For your HW: You need to generate the plot, assess Cook’s distance in your dataset and identify any potential cases/participants that are prominent outliers using the cutoff for a high Cook’s distance score of .5. You will summarize this in the “Issues with my Data” section below.

6.5 Issues with My Data

Before interpreting our results, we assessed our variables to see if they met the assumptions for a simple linear regression. Analysis of a Residuals vs Fitted plot suggested that there is some minor non-linearity, but not enough to violate the assumption of linearity. We also checked Cook’s distance plot to detect outliers. All cases were below the recommended cutoff for Cook’s distance of 0.5, so no outliers were detected.

7 View Statistical Test Output

summary(reg_model)
## 
## Call:
## lm(formula = loneliness ~ exclusion_std, data = d)
## 
## Residuals:
##     Min      1Q  Median      3Q     Max 
## -4.3288 -0.8262  0.1240  0.9225  3.3753 
## 
## Coefficients:
##               Estimate Std. Error t value Pr(>|t|)    
## (Intercept)    4.47447    0.02159  207.25   <2e-16 ***
## exclusion_std  0.52185    0.02159   24.17   <2e-16 ***
## ---
## Signif. codes:  0 '***' 0.001 '**' 0.01 '*' 0.05 '.' 0.1 ' ' 1
## 
## Residual standard error: 1.215 on 3164 degrees of freedom
## Multiple R-squared:  0.1558, Adjusted R-squared:  0.1556 
## F-statistic: 584.1 on 1 and 3164 DF,  p-value: < 2.2e-16
# note for write-up section below: to type lowercase Beta (ß) you need to hold down Alt key and type 225 on numeric keypad. If that doesn't work (upon releasing the Alt key), you should be able to copy/paste it from somewhere else.

Effect size, based on Regression Beta (Estimate) value Trivial: Less than 0.10 Small: 0.10–0.29 Medium: 0.30–0.49 Large: 0.50 or greater

8 Write Up Results

To test our hypothesis that social exclusion will significantly predict loneliness, and that the relationship will be positive, we used a simple linear regression to model the relationship between those variables. We confirmed that our data met the assumptions of a linear regression, checking the linearity of the relationship using a Residuals vs Fitted plot and checking for outliers using Cook’s distance plot. Note: we are skipping the assumptions of normality and homogeneity of variance for this assignment.

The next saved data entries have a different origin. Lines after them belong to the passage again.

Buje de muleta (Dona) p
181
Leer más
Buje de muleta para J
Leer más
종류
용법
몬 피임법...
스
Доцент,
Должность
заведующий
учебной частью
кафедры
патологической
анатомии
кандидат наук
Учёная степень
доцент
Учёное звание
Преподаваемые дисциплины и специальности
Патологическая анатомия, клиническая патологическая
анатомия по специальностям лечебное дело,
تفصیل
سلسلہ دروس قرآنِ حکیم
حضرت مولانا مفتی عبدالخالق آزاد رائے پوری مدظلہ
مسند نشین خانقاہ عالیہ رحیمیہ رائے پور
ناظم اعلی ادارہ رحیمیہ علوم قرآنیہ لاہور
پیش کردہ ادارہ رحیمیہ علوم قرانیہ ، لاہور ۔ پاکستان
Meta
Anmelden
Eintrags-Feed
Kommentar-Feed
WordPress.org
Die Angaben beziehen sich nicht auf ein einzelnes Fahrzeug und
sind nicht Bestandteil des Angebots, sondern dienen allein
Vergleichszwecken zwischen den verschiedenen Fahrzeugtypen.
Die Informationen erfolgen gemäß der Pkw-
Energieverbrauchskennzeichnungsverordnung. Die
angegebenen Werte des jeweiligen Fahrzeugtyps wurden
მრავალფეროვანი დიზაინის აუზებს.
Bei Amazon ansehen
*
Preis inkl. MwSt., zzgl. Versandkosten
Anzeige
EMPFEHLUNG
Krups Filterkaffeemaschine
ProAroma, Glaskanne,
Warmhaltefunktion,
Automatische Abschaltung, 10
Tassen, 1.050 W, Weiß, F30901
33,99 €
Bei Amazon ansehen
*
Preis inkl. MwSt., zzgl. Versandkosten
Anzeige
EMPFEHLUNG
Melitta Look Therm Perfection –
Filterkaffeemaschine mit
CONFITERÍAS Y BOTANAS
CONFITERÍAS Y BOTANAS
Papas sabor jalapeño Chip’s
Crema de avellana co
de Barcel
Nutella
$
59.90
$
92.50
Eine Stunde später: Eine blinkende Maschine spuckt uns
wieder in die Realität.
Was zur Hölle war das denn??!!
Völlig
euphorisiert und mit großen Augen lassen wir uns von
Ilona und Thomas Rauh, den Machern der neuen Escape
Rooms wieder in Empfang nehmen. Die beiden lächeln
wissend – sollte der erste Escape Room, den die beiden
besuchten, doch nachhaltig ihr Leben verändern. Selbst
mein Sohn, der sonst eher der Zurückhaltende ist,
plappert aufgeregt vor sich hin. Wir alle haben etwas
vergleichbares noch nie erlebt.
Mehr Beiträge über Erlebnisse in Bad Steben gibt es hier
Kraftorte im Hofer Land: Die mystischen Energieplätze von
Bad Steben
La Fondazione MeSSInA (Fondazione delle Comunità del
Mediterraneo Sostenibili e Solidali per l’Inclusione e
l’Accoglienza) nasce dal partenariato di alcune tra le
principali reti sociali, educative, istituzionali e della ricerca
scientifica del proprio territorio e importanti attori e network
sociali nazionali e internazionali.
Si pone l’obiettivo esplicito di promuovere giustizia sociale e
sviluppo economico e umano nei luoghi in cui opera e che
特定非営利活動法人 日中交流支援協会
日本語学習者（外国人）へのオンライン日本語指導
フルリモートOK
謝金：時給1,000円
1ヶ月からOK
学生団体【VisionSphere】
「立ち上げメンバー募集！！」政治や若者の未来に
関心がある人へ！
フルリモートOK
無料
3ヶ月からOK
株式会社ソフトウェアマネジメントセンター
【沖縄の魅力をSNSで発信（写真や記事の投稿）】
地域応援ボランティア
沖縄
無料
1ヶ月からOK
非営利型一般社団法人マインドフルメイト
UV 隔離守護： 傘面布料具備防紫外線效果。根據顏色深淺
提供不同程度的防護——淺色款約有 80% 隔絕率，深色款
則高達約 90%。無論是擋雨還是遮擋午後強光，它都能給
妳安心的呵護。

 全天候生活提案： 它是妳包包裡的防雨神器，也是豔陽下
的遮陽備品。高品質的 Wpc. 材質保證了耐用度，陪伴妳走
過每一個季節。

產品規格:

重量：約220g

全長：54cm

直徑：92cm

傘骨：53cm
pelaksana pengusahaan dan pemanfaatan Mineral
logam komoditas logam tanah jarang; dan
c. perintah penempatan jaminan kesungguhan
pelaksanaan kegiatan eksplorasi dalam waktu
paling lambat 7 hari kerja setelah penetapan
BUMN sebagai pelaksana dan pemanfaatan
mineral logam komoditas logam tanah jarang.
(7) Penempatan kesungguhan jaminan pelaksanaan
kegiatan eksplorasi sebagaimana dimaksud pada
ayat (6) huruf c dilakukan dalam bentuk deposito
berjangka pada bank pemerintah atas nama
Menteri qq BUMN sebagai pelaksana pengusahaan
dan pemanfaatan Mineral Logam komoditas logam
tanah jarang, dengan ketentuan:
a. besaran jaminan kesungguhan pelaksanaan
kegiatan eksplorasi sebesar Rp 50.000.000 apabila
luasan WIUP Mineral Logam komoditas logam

As predicted, we found that social exclusion significantly predicted loneliness, Adj. R2 = .16, F(1,3164) = 584.1, p < .001. The relationship between social exclusion and loneliness was positive, ß = .52, t(3164) = 24.17, p < .001 (refer to Figure 1). According to Cohen (1988), this constitutes a large effect size (> .50).

References

Cohen J. (1988). Statistical Power Analysis for the Behavioral Sciences. New York, NY: Routledge Academic.